All 350,000 pupils in Northern Ireland return to school on Monday.
For many of those in post-primary years eight to 11, it will be their first time in the classroom in 2021.
Primary and pre-school pupils and those in years 12-14 made a phased return to school in March before the Easter break.
Health Minister Robin Swann and Education Minister Peter Weir welcomed the return, but said safety measures should continue to be followed.
The full return to school follows a decision taken by the Northern Ireland Executive on 1 April.
All school staff and pupils in years 12,13 and 14 are being asked to take twice-weekly lateral flow device (LFD) tests.
The Public Health Agency (PHA) has said that is to reduce the risk of the virus being transmitted in schools.
Post-primary pupils will also be required to wear face coverings in classrooms unless they have an exemption.
Schools have a number of other safety measures in place, including class "bubbles" to limit pupils mixing and ventilating classrooms.
They have also been told by the Department of Education (DE) that breakfast clubs, sports fixtures between schools and other extra-curricular or after-school clubs should not take place yet.
Rita Moore, principal of St Mary's in Limavady told BBC's Good Morning Ulster her staff were "looking forward" to welcoming children back through the gates.
"What I would call on Minister Weir to do, is let us know what the arrangements are going to be for next year," she added.
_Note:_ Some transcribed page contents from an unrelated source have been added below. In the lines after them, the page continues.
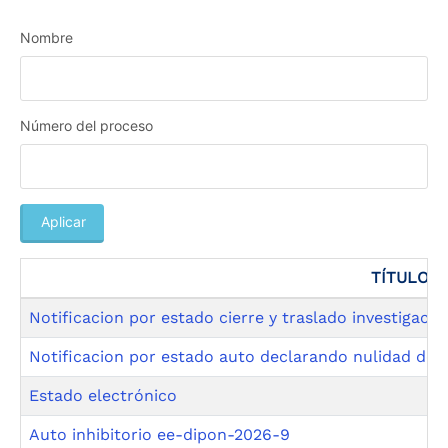
the
screen
Nombre
reader
to
help
you
Número del proceso
navigate
and
interact
with
the
Aplicar
content.
TÍTULO
Notificacion por estado cierre y traslado investigacio
Notificacion por estado auto declarando nulidad de 
Estado electrónico
Auto inhibitorio ee-dipon-2026-9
"We can't leave the end of this term without teachers knowing exactly what they have to prepare their children for in the coming academic year."
Dr Michelle Rainey, principal of Ballyclare High School, said it was important to reassure children.
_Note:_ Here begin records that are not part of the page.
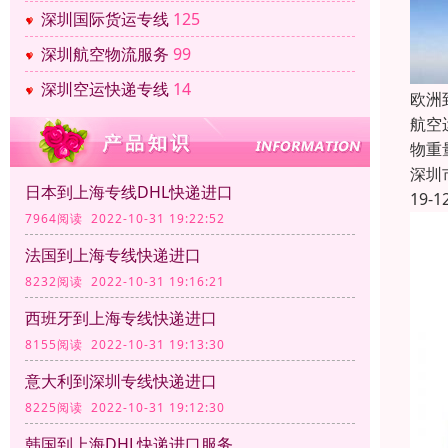
深圳国际货运专线
125
深圳航空物流服务
99
深圳空运快递专线
14
欧洲
航空
物重
深圳
日本到上海专线DHL快递进口
19-1
7964阅读 2022-10-31 19:22:52
法国到上海专线快递进口
8232阅读 2022-10-31 19:16:21
西班牙到上海专线快递进口
8155阅读 2022-10-31 19:13:30
意大利到深圳专线快递进口
8225阅读 2022-10-31 19:12:30
韩国到上海DHL快递进口服务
"We're controlling what we can, bringing them in and creating that safe environment for them," she said.
Some experts have called for pupils to be given time to settle back in after what has been, for many, a long period learning from home.
The mental health champion Prof Siobhan O'Neill, for example, has previously said there should initially be a curriculum "designed to address children's worries about the pandemic and the virus."".
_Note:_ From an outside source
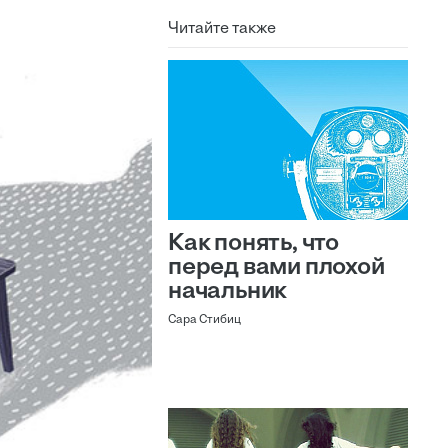
Читайте также
Как понять, что
перед вами плохой
начальник
Сара Стибиц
There have also been concerns that some pupils in years 12 -14 will face multiple exams as schools gather evidence to award them GCSE, AS and A-level grades.
As summer exams have been cancelled for a second year, teachers and schools will calculate the grades to be awarded to their pupils.
On Monday, Mr Weir said it was "important schools do not over test" those pupils in exam years.
He reiterated that tests, which the Northern Ireland exams board CCEA sent to schools for pupils to sit when they returned to school, were not compulsory.
"But the balance needs to be struck to make sure an assessment is being done," he said.
"I know work is being done to try and ease them back in and particularly a focus on trying to make sure their mental health is protected, but there will need to be some level of assessment."
A few grammar schools have also already said they would not use transfer tests in 2021 to select pupils due to the disruption to the education of children currently in Primary Six.